Lundi 19 novembre dernier, l’AFP nous a appris que le directeur général de la filiale française de la banque suisse UBS de 2003 à 2010, Patrick de Fayet a été mis en examen par le juge d’instruction Guillaume Daïeff, pour complicité de démarchage bancaire et financier illicite, blanchiment et recel de l’évasion fiscale, selon une source proche du dossier. Et ce, après arrestation et garde à vue à la Toussaint en Bretagne, tandis qu’une perquisition était menée au domicile de son ex-assistance.

Depuis juillet, la banque suisse UBS est soupçonnée d’avoir permis l’évasion fiscale de riches clients français. Plusieurs responsables régionaux de cette banque ont déjà été mis en examen. Pour Patrick de Fayet, il dirigeait la Gestion des fortunes privées chez UBS France, et il est actuellement directeur du développement de Pergam Finance. Le 12 avril 2012, le Parquet de Paris a désigné le juge d’instruction parisien Guillaume Daïeff pour mener une information judiciaire visant le « démarchage bancaire ou financier illicite de prospects français ou résident sur le territoire national… complicité du même délit » et le « blanchiment en bande organisée de fonds obtenus à l’aide de démarchages bancaires ou financiers illicites ».
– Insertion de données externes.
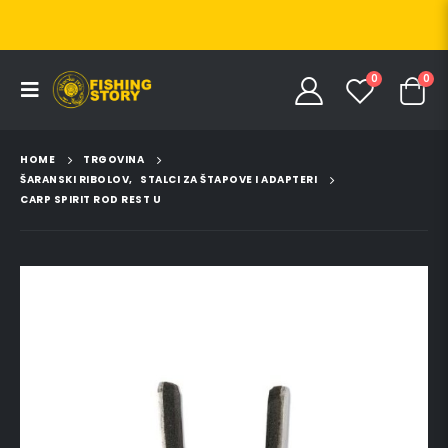
0
0
HOME
TRGOVINA
ŠARANSKI RIBOLOV
,
STALCI ZA ŠTAPOVE I ADAPTERI
CARP SPIRIT ROD REST U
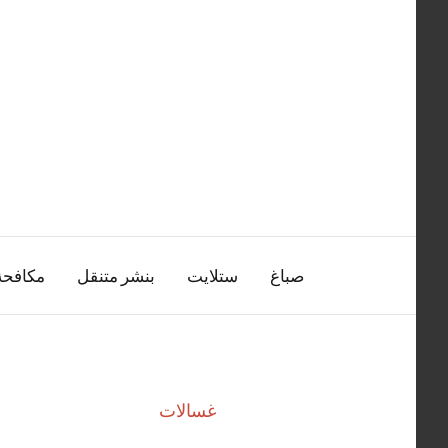
التجاوز
إلى
المحتوى
صباغ
ستلايت
بنشر متنقل
مكافح
غسالات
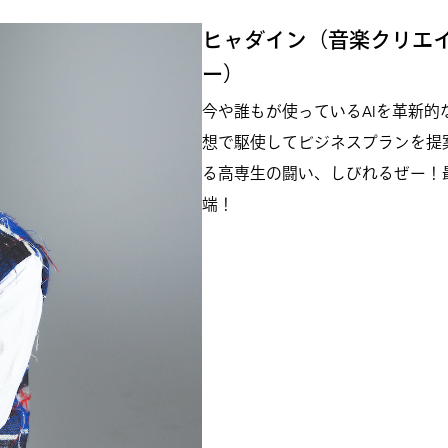
ヒャダイン（音楽クリエ
ー）
今や誰もが使っているAIを革新的
想で駆使してビジネスプランを提
る高専生の闘い、しびれるぜー！
端！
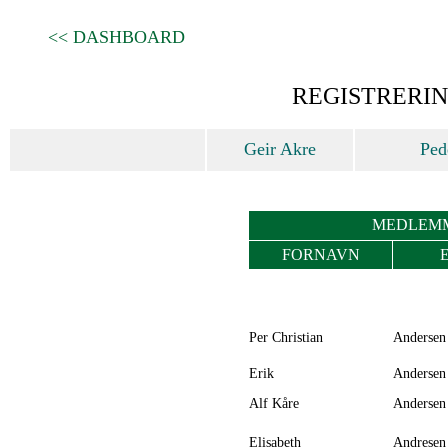
<< DASHBOARD
REGISTRERI
Geir Akre
Ped
MEDLEMM
FORNAVN
Per Christian
Andersen
Erik
Andersen
Alf Kåre
Andersen
Elisabeth
Andresen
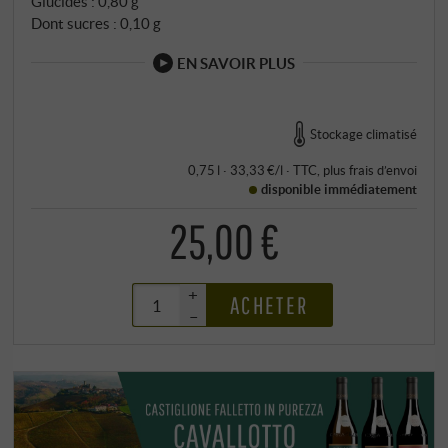
Glucides : 0,80 g
Dont sucres : 0,10 g
EN SAVOIR PLUS
Stockage climatisé
0,75 l · 33,33 €/l
·
TTC
, plus
frais d’envoi
disponible immédiatement
25,00 €
+
ACHETER
–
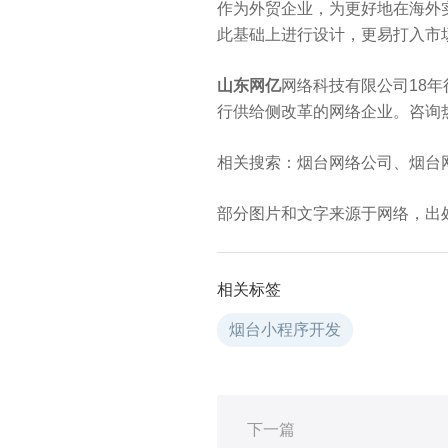
作为外贸企业，为更好地在海外
此基础上进行设计，更易打入市
山东网亿
网络科技有限公司18年
行供给侧改革的网络企业。咨询热线：
相关搜索：烟台网络公司、烟台
部分图片和文字来源于网络，出
相关标签
烟台小程序开发
下一篇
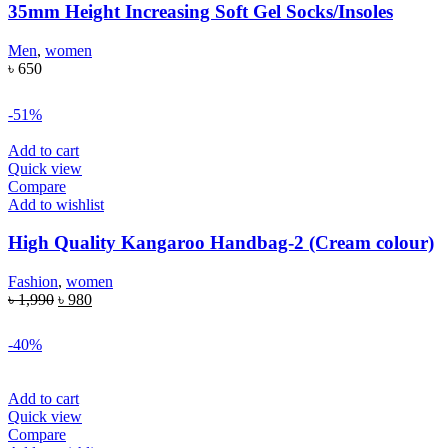
35mm Height Increasing Soft Gel Socks/Insoles
Men
,
women
৳
650
-51%
Add to cart
Quick view
Compare
Add to wishlist
High Quality Kangaroo Handbag-2 (Cream colour)
Fashion
,
women
৳
1,990
৳
980
-40%
Add to cart
Quick view
Compare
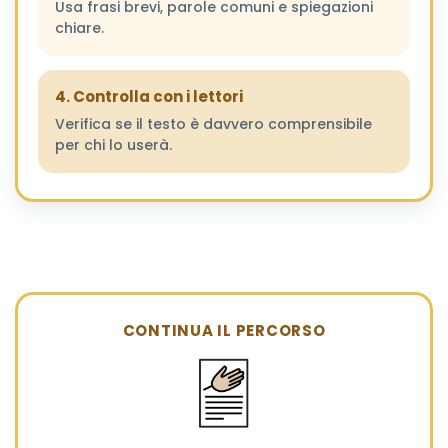
Usa frasi brevi, parole comuni e spiegazioni
chiare.
4. Controlla con i lettori
Verifica se il testo è davvero comprensibile
per chi lo userà.
CONTINUA IL PERCORSO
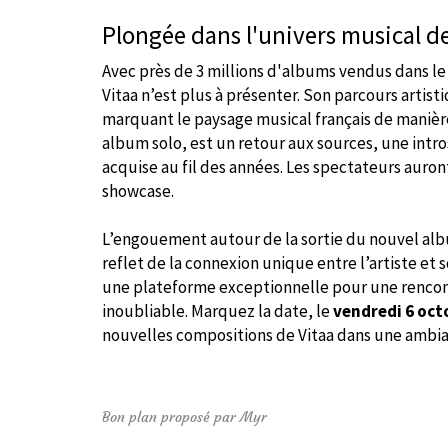
Plongée dans l'univers musical de
Avec près de 3 millions d'albums vendus dans le
Vitaa n’est plus à présenter. Son parcours artist
marquant le paysage musical français de manière
album solo, est un retour aux sources, une intr
acquise au fil des années. Les spectateurs auron
showcase.
L’engouement autour de la sortie du nouvel albu
reflet de la connexion unique entre l’artiste et so
une plateforme exceptionnelle pour une rencon
inoubliable. Marquez la date, le
vendredi 6 oct
nouvelles compositions de Vitaa dans une ambia
Bon plan proposé par Myr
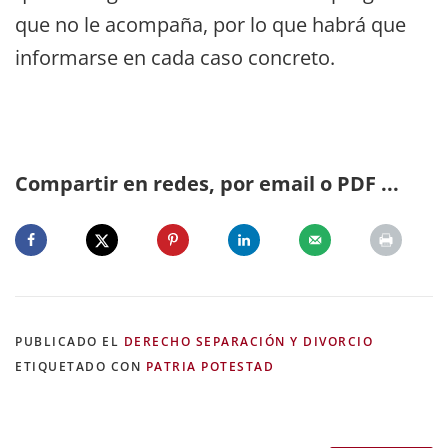
que no le acompaña, por lo que habrá que
informarse en cada caso concreto.
Compartir en redes, por email o PDF ...
PUBLICADO EL
DERECHO SEPARACIÓN Y DIVORCIO
ETIQUETADO CON
PATRIA POTESTAD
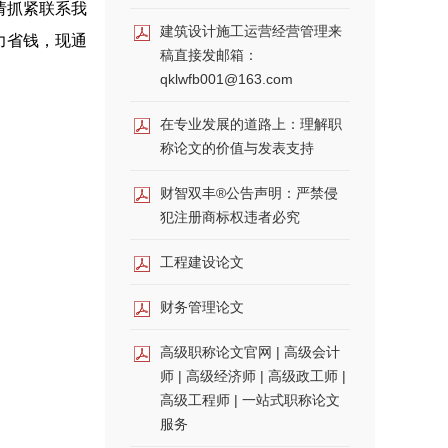
请抓紧联系我
建筑设计施工运营经营管理来
力省钱，现通
稿直接发邮箱：
qklwfb001@163.com
在专业发展的道路上：理解职
称论文的价值与发表支持
财智双丰®公告声明：严禁侵
犯注册商标权违者必究
工程建设论文
财务管理论文
高级职称论文官网 | 高级会计
师 | 高级经济师 | 高级政工师 |
高级工程师 | 一站式职称论文
服务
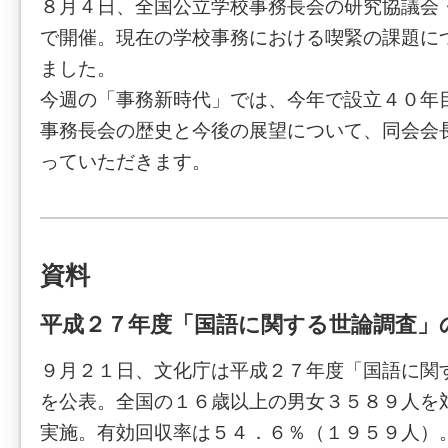
８月４日、全国公立学校事務長会の研究協議会
で開催。現在の学校事務における喫緊の課題に
ました。
今週の「事務新時代」では、今年で設立４０年
事務長会の歴史と今後の展望について、同会会
っていただきます。
資料
平成２７年度「国語に関する世論調査」
９月２１日、文化庁は平成２７年度「国語に関
を公表。全国の１６歳以上の男女３５８９人を
実施。有効回収率は５４．６％（１９５９人）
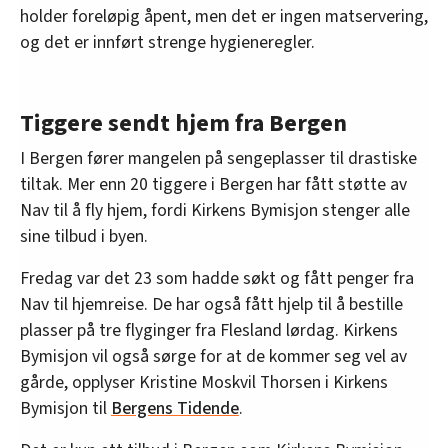
holder foreløpig åpent, men det er ingen matservering,
og det er innført strenge hygieneregler.
Tiggere sendt hjem fra Bergen
I Bergen fører mangelen på sengeplasser til drastiske
tiltak. Mer enn 20 tiggere i Bergen har fått støtte av
Nav til å fly hjem, fordi Kirkens Bymisjon stenger alle
sine tilbud i byen.
Fredag var det 23 som hadde søkt og fått penger fra
Nav til hjemreise. De har også fått hjelp til å bestille
plasser på tre flyginger fra Flesland lørdag. Kirkens
Bymisjon vil også sørge for at de kommer seg vel av
gårde, opplyser Kristine Moskvil Thorsen i Kirkens
Bymisjon til
Bergens Tidende
.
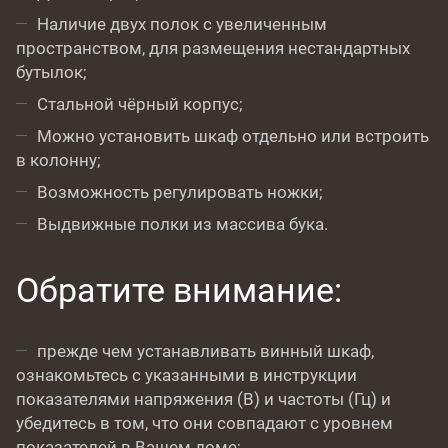
Наличие двух полок с увеличенным
пространством, для размещения нестандартных
бутылок;
Стальной чёрный корпус;
Можно установить шкаф отдельно или встроить
в колонну;
Возможность регулировать ножки;
Выдвижные полки из массива бука.
Обратите внимание:
прежде чем устанавливать винный шкаф,
ознакомьтесь с указанными в инструкции
показателями напряжения (В) и частоты (Гц) и
убедитесь в том, что они совпадают с уровнем
показателей в Вашем доме;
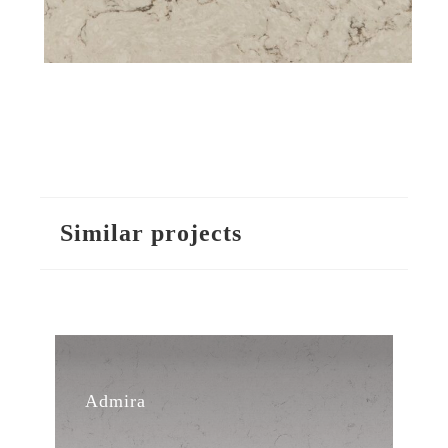
Similar projects
Admira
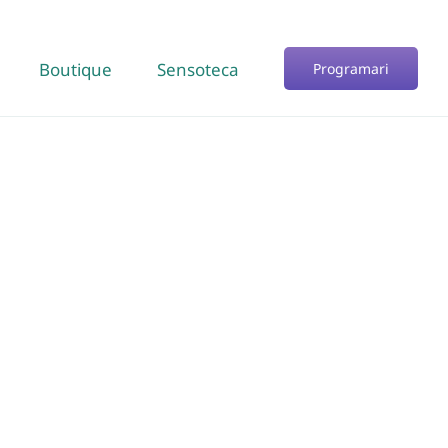
Boutique
Sensoteca
Programari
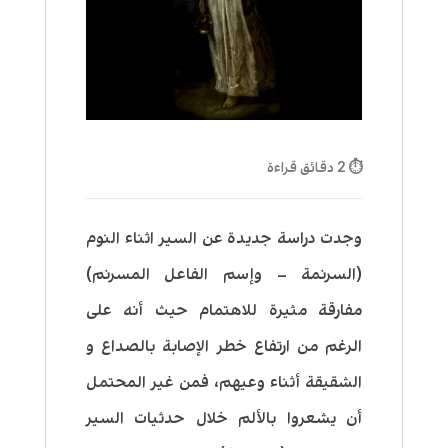
⏱ 2 دقائق قراءة
وجدت دراسة جديدة عن السير اثناء النوم
(السرنمة – وإسم الفاعل المسرنم)
مفارقة مثيرة للاهتمام حيث أنه على
الرغم من ارتفاع خطر الإصابة بالصداع و
الشقيقة أثناء وعيهم، فمن غير المحتمل
أن يشعروا بالألم خلال حدثيات السير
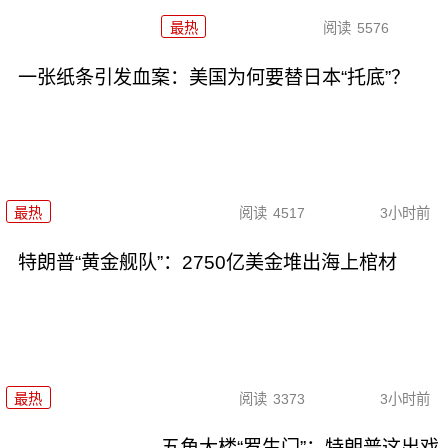
最热
阅读
5576
一张纸条引发血案：美国为何要替日本“托底”？
最热
阅读
4517
3小时前
特朗普“黄金舰队”：2750亿美金堆出海上棺材
最热
阅读
3373
3小时前
五角大楼“罗生门”：特朗普这出戏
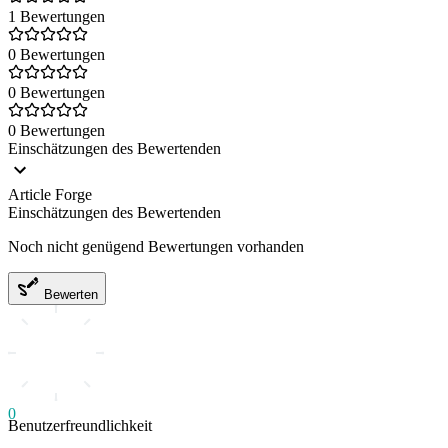
1 Bewertungen
0 Bewertungen
0 Bewertungen
0 Bewertungen
Einschätzungen des Bewertenden
Article Forge
Einschätzungen des Bewertenden
Noch nicht genügend Bewertungen vorhanden
Bewerten
0
Benutzerfreundlichkeit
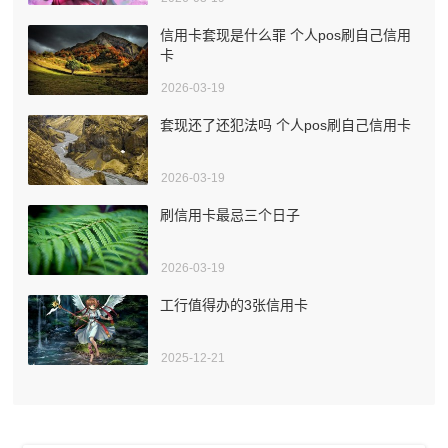
信用卡套现是什么罪 个人pos刷自己信用
卡
2026-03-19
套现还了还犯法吗 个人pos刷自己信用卡
2026-03-19
刷信用卡最忌三个日子
2026-03-19
工行值得办的3张信用卡
2025-12-21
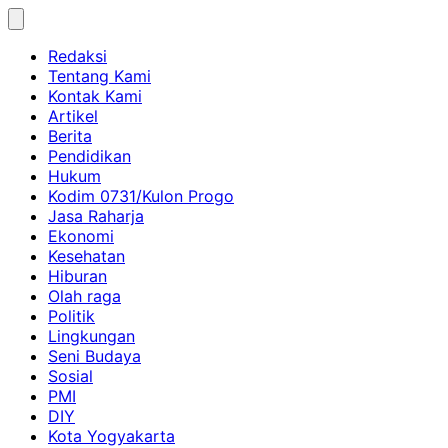
Skip
to
Redaksi
content
Tentang Kami
Kontak Kami
Artikel
Berita
Pendidikan
Hukum
Kodim 0731/Kulon Progo
Jasa Raharja
Ekonomi
Kesehatan
Hiburan
Olah raga
Politik
Lingkungan
Seni Budaya
Sosial
PMI
DIY
Kota Yogyakarta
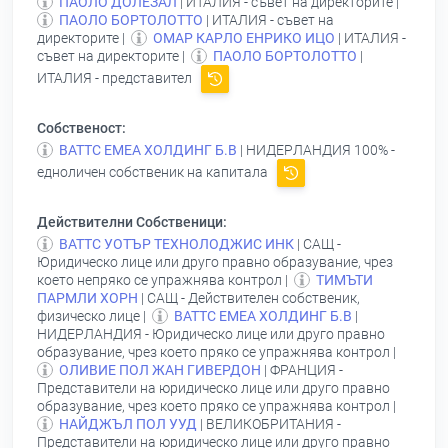
ПАОЛО ДОЛЕЗАЛ
| ИТАЛИЯ - съвет на директорите |
ПАОЛО БОРТОЛОТТО
| ИТАЛИЯ - съвет на
директорите |
ОМАР КАРЛО ЕНРИКО ИЦО
| ИТАЛИЯ -
съвет на директорите |
ПАОЛО БОРТОЛОТТО
|
ИТАЛИЯ - представител
Собственост:
ВАТТС ЕМЕА ХОЛДИНГ Б.В
| НИДЕРЛАНДИЯ 100% -
едноличен собственик на капитала
Действителни Собственици:
ВАТТС УОТЪР ТЕХНОЛОДЖИС ИНК
| САЩ -
Юридическо лице или друго правно образувание, чрез
което непряко се упражнява контрол |
ТИМЪТИ
ПАРМЛИ ХОРН
| САЩ - Действителен собственик,
физическо лице |
ВАТТС ЕМЕА ХОЛДИНГ Б.В
|
НИДЕРЛАНДИЯ - Юридическо лице или друго правно
образувание, чрез което пряко се упражнява контрол |
ОЛИВИЕ ПОЛ ЖАН ГИВЕРДОН
| ФРАНЦИЯ -
Представители на юридическо лице или друго правно
образувание, чрез което пряко се упражнява контрол |
НАЙДЖЪЛ ПОЛ УУД
| ВЕЛИКОБРИТАНИЯ -
Представители на юридическо лице или друго правно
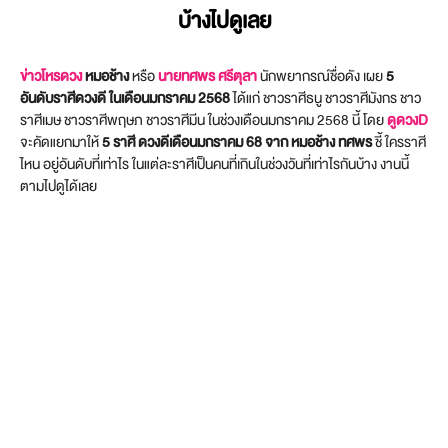
บ้างไปดูเลย
ข่าวโหรดวง
หมอช้าง
หรือ
นายทศพร ศรีตุลา
นักพยากรณ์ชื่อดัง เผย
5
อันดับราศีดวงดี ในเดือนมกราคม 2568
ได้แก่ ชาวราศีธนู ชาวราศีมังกร ชาว
ราศีเมษ ชาวราศีพฤษภ ชาวราศีมีน ในช่วงเดือนมกราคม 2568 นี้ โดย
ดูดวงD
จะคัดแยกมาให้
5 ราศี ดวงดีเดือนมกราคม 68 จาก หมอช้าง ทศพร
ชี้ ใครราศี
ไหน อยู่อันดับที่เท่าไร ในแต่ละราศีเป็นคนที่เกินในช่วงวันที่เท่าไรกันบ้าง งานนี้
ตามไปดูได้เลย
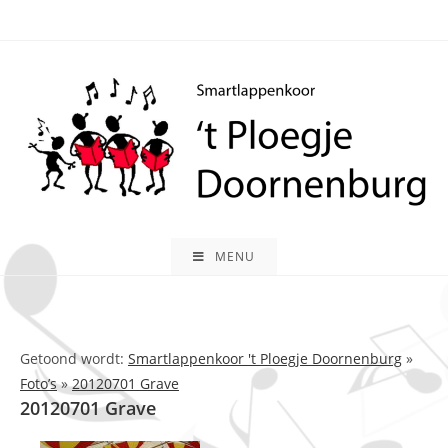
Ga
naar
inhoud
MENU
Getoond wordt:
Smartlappenkoor 't Ploegje Doornenburg
»
Foto’s
»
20120701 Grave
20120701 Grave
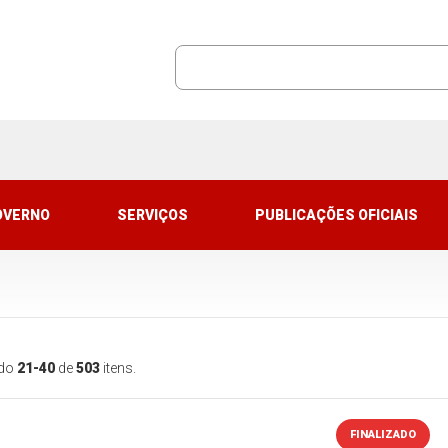
OVERNO
SERVIÇOS
PUBLICAÇÕES OFICIAIS
ndo
21-40
de
503
itens.
FINALIZADO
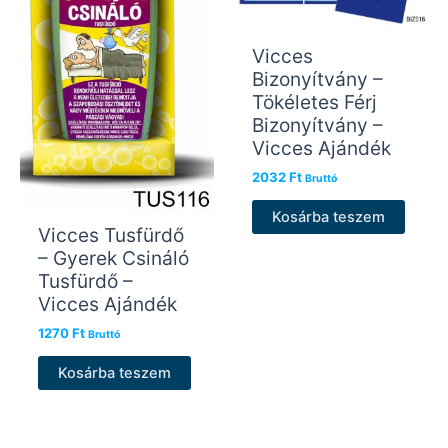
Vicces
Bizonyítvány –
Tökéletes Férj
Bizonyítvány –
Vicces Ajándék
2032
Ft
Bruttó
Kosárba teszem
Vicces Tusfürdő
– Gyerek Csináló
Tusfürdő –
Vicces Ajándék
1270
Ft
Bruttó
Kosárba teszem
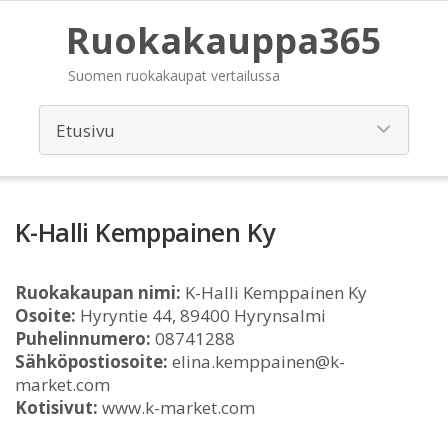
Ruokakauppa365
Suomen ruokakaupat vertailussa
K-Halli Kemppainen Ky
Ruokakaupan nimi:
K-Halli Kemppainen Ky
Osoite:
Hyryntie 44, 89400 Hyrynsalmi
Puhelinnumero:
08741288
Sähköpostiosoite:
elina.kemppainen@k-
market.com
Kotisivut:
www.k-market.com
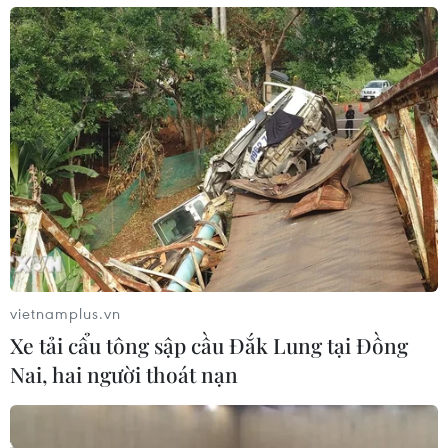
vietnamplus.vn
Xe tải cẩu tông sập cầu Đắk Lung tại Đồng
Nai, hai người thoát nạn
TIN CÙNG CHUYÊN MỤC
Thắt chặt tình hữu nghị sắt son giữa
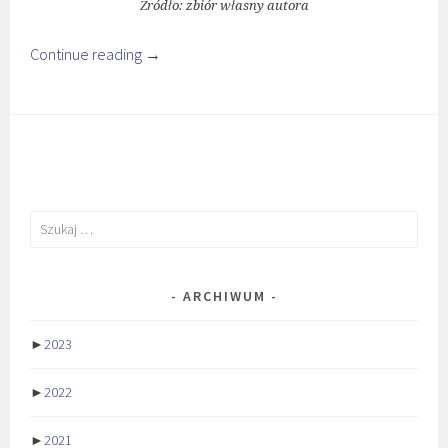
Źródło: zbiór własny autora
Continue reading
→
Szukaj:
ARCHIWUM
►
2023
►
2022
►
2021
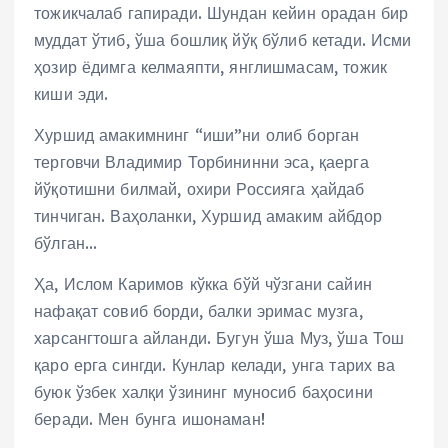
тожикчалаб гапиради. Шундан кейин орадан бир
муддат ўтиб, ўша бошлиқ йўқ бўлиб кетади. Исми
ҳозир ёдимга келмаяпти, янглишмасам, тожик
киши эди.
Хуршид амакимнинг “иши”ни олиб борган
терговчи Владимир Торбининни эса, қаерга
йўқотишни билмай, охири Россияга ҳайдаб
тинчиган. Ваҳоланки, Хуршид амаким айбдор
бўлган…
Ҳа, Ислом Каримов кўкка бўй чўзгани сайин
нафақат совиб борди, балки эримас музга,
харсангтошга айланди. Бугун ўша Муз, ўша Тош
қаро ерга сингди. Кунлар келади, унга тарих ва
буюк ўзбек халқи ўзининг муносиб баҳосини
беради. Мен бунга ишонаман!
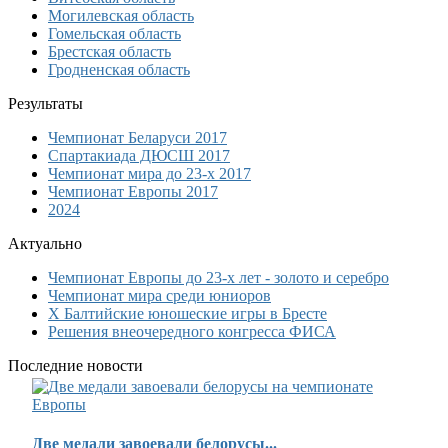
Могилевская область
Гомельская область
Брестская область
Гродненская область
Результаты
Чемпионат Беларуси 2017
Спартакиада ДЮСШ 2017
Чемпионат мира до 23-х 2017
Чемпионат Европы 2017
2024
Актуально
Чемпионат Европы до 23-х лет - золото и серебро
Чемпионат мира среди юниоров
Х Балтийские юношеские игры в Бресте
Решения внеочередного конгресса ФИСА
Последние новости
Две медали завоевали белорусы...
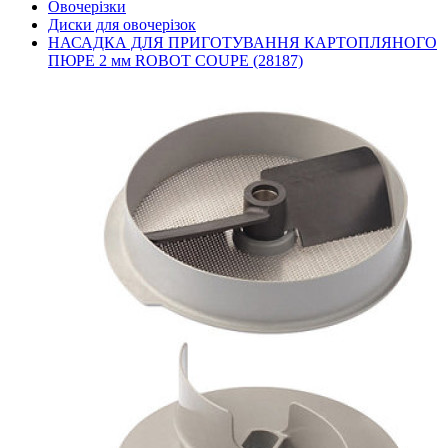
Овочерізки
Диски для овочерізок
НАСАДКА ДЛЯ ПРИГОТУВАННЯ КАРТОПЛЯНОГО
ПЮРЕ 2 мм ROBOT COUPE (28187)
Les bureaux régionaux d’UBS France ont commencé ainsi à être perquisitionnés dès la fin juin.

Complicité d’évasion fiscale  l’ex-DG d’UBS FranceInformation judiciaire motivée

Cette mise en examen menée par le juge Guillaume Daïeff fait suite à une longue enquête préliminaire contrôlée par le Parquet de Paris, par une note d’information transmise à l’Autorité de Contrôle Prudentiel (ACP) de la Banque de France par des cadres supérieurs d’UBS France révoltés par les pratiques illégales de leur groupe. Selon un document confidentiel « la Banque UBS France a procédé, de 2002 à 2007 minimum, à la mise en place d’un système d’évasion fiscale principalement de la France vers la Suisse reposant sur un processus de double comptabilité destiné à recueillir les opérations d’ouvertures de comptes non déclarées en Suisse ou sur tous les territoires offrant des garanties de secret bancaire et avantages fiscaux ».

Selon les estimations, les sommes que représente l’évasion fiscale en France correspondent entre 40 et 50 milliards qui manqueraient au budget annuel de l’Etat (275 milliards d’euros).